Posted on 12/10/2006 6:12:13 PM PST by blam

Discontent heard among North Koreans

By Richard Spencer, in Beijing
Last Updated: 1:36am GMT 11/12/2006

Many North Koreans are now aware of the poverty of their country and are voicing discontent after years of near-starvation, according to the fullest study yet conducted of refugees from the Stalinist dictatorship.

While the popular image of North Koreans is of a nation living in blissful ignorance of the outside world and unquestioning loyalty to the leadership of Kim Jong-il, refugees interviewed while in hiding in China reported that there were increasing signs of dissent.
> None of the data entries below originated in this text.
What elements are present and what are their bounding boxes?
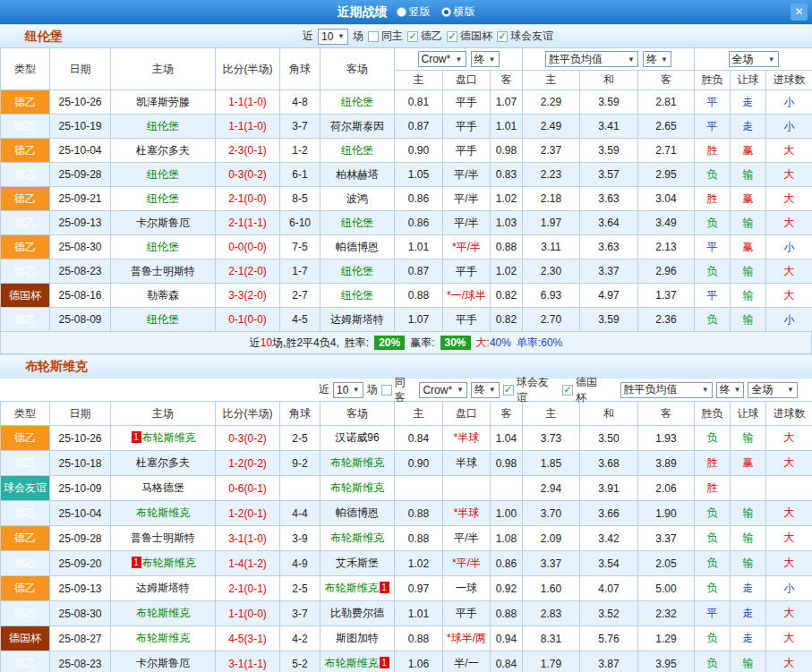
match-date: 25-09-28 (50, 526, 111, 551)
home-team: 1布轮斯维克 (111, 551, 216, 576)
match-type: 德乙 (1, 551, 50, 576)
layout-option-label: 竖版 (409, 4, 431, 20)
avg-away: 2.96 (638, 259, 695, 284)
odds-handicap: 平/半 (443, 211, 491, 235)
recent-prefix: 近 (303, 29, 313, 44)
home-team: 纽伦堡 (111, 308, 216, 332)
team-label: 纽伦堡 (147, 168, 179, 181)
col-odds-handicap: 盘口 (443, 402, 491, 426)
match-corners: 7-5 (280, 235, 321, 259)
match-corners: 6-1 (280, 163, 321, 187)
odds-time-select[interactable]: 终▼ (471, 382, 500, 398)
odds-home: 0.81 (395, 90, 443, 115)
chevron-down-icon: ▼ (787, 386, 794, 394)
comp-checkbox-league[interactable]: ✓德乙 (407, 29, 442, 44)
away-team: 纽伦堡 (321, 284, 395, 308)
col-score: 比分(半场) (216, 402, 280, 426)
avg-time-select[interactable]: 终▼ (716, 382, 745, 398)
avg-away: 2.13 (638, 235, 695, 259)
match-date: 25-09-28 (50, 163, 111, 187)
avg-type-select[interactable]: 胜平负均值▼ (620, 382, 713, 398)
same-venue-checkbox[interactable]: ✓同客 (381, 375, 416, 405)
chevron-down-icon: ▼ (661, 55, 668, 64)
match-type: 德乙 (1, 601, 50, 626)
odds-handicap: 平手 (443, 308, 491, 332)
odds-away: 0.92 (491, 576, 523, 601)
result-goals: 大 (766, 551, 812, 576)
team-label: 波鸿 (346, 192, 368, 205)
match-row: 德乙25-08-23卡尔斯鲁厄3-1(1-1)5-2布轮斯维克11.06半/一0… (1, 651, 812, 672)
result-handicap: 输 (731, 526, 766, 551)
team-label: 杜塞尔多夫 (136, 456, 190, 469)
match-date: 25-08-27 (50, 626, 111, 651)
result-handicap: 输 (731, 651, 766, 672)
checkbox-label: 同客 (395, 375, 416, 405)
match-score: 3-1(1-0) (216, 526, 280, 551)
avg-time-select[interactable]: 终▼ (643, 51, 671, 67)
checkbox-label: 德国杯 (460, 29, 492, 44)
select-value: 终 (474, 52, 485, 67)
match-score: 2-1(2-0) (216, 259, 280, 284)
away-team: 波鸿 (321, 187, 395, 211)
match-score: 0-1(0-0) (216, 308, 280, 332)
result-handicap: 输 (731, 284, 766, 308)
match-row: 球会友谊25-10-09马格德堡0-6(0-1)布轮斯维克2.943.912.0… (1, 476, 812, 501)
result-outcome: 负 (695, 501, 731, 526)
comp-checkbox-cup[interactable]: ✓德国杯 (562, 375, 608, 405)
col-type: 类型 (1, 402, 50, 426)
match-type: 德乙 (1, 187, 50, 211)
avg-draw: 3.68 (580, 451, 638, 476)
chevron-down-icon: ▼ (353, 386, 360, 394)
match-corners: 8-5 (280, 187, 321, 211)
away-team: 柏林赫塔 (321, 163, 395, 187)
layout-option-vertical[interactable]: 竖版 (397, 4, 431, 20)
home-team: 1布轮斯维克 (111, 426, 216, 451)
team-label: 斯图加特 (336, 632, 379, 644)
close-icon[interactable]: ✕ (791, 4, 808, 21)
layout-option-horizontal[interactable]: 横版 (441, 4, 475, 20)
check-icon: ✓ (448, 31, 456, 41)
match-type: 德乙 (1, 576, 50, 601)
recent-count-select[interactable]: 10▼ (333, 382, 363, 398)
result-goals: 小 (766, 576, 812, 601)
away-team: 艾禾斯堡 (321, 551, 395, 576)
result-handicap: 输 (731, 259, 766, 284)
result-goals: 大 (766, 284, 812, 308)
check-icon: ✓ (498, 31, 506, 41)
result-handicap: 输 (731, 308, 766, 332)
team-name: 布轮斯维克 (25, 359, 88, 375)
same-venue-checkbox[interactable]: ✓同主 (368, 29, 403, 44)
scope-select[interactable]: 全场▼ (729, 51, 779, 67)
scope-select[interactable]: 全场▼ (748, 382, 798, 398)
odds-handicap: *平/半 (443, 551, 491, 576)
team-label: 纽伦堡 (341, 289, 373, 302)
away-team: 布轮斯维克1 (321, 576, 395, 601)
recent-count-select[interactable]: 10▼ (318, 29, 348, 45)
avg-draw: 3.64 (580, 211, 638, 235)
match-type: 德乙 (1, 259, 50, 284)
result-handicap: 赢 (731, 235, 766, 259)
summary-bar: 近10场,胜2平4负4, 胜率: 20% 赢率: 30% 大:40% 单率:60… (0, 332, 812, 354)
comp-checkbox-friendly[interactable]: ✓球会友谊 (503, 375, 559, 405)
comp-checkbox-cup[interactable]: ✓德国杯 (447, 29, 492, 44)
match-corners: 4-2 (280, 626, 321, 651)
cover-rate-badge: 30% (440, 336, 471, 350)
recent-prefix: 近 (319, 382, 329, 397)
match-row: 德乙25-10-18杜塞尔多夫1-2(0-2)9-2布轮斯维克0.90半球0.9… (1, 451, 812, 476)
odds-away: 1.03 (491, 211, 523, 235)
header-row: 类型 日期 主场 比分(半场) 角球 客场 主 盘口 客 主 和 客 胜负 让球… (1, 402, 812, 426)
match-type: 德乙 (1, 211, 50, 235)
bookmaker-select[interactable]: Crow*▼ (418, 51, 466, 67)
avg-away: 3.04 (638, 187, 695, 211)
avg-draw: 3.63 (580, 235, 638, 259)
result-goals: 小 (766, 235, 812, 259)
odds-time-select[interactable]: 终▼ (471, 51, 500, 67)
comp-checkbox-friendly[interactable]: ✓球会友谊 (497, 29, 553, 44)
team-label: 柏林赫塔 (336, 168, 379, 181)
avg-type-select[interactable]: 胜平负均值▼ (545, 51, 638, 67)
avg-draw: 3.66 (580, 501, 638, 526)
bookmaker-select[interactable]: Crow*▼ (419, 382, 467, 398)
result-handicap: 走 (731, 626, 766, 651)
home-team: 普鲁士明斯特 (111, 526, 216, 551)
result-goals: 大 (766, 601, 812, 626)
Eighty per cent of those questioned said North Koreans no longer believed official propaganda that living standards were better than in capitalist South Korea. In reality, income per head is 20 to 30 times higher in the South.

Nine in 10 of the refugees agreed that inside the country "North Koreans are voicing their concerns about chronic food shortages".

"Resentment toward the North Korean leadership for the continued hardship in the country is high," they said.

Televisions remain tuned to one government channel and other sources of information are tightly censored, but news about life in neighbouring China, where living standards have fast outstripped their own, was seeping through by word of mouth.

The findings match other reports that radios are illegally altered to pick up South Korean broadcasts, and mobile phones smuggled over the border from China enable some people to speak to relatives outside.

The 1,300 people questioned by the bipartisan US Committee on Human Rights in North Korea revealed harrowing details of the hunger, imprisonment, and torture they had suffered and witnessed. Ten per cent of respondents reported having been in prison or labour camps.

Of those, nine out of 10 had witnessed someone dying of starvation, three quarters someone dying under torture, and seven per cent a case of infanticide.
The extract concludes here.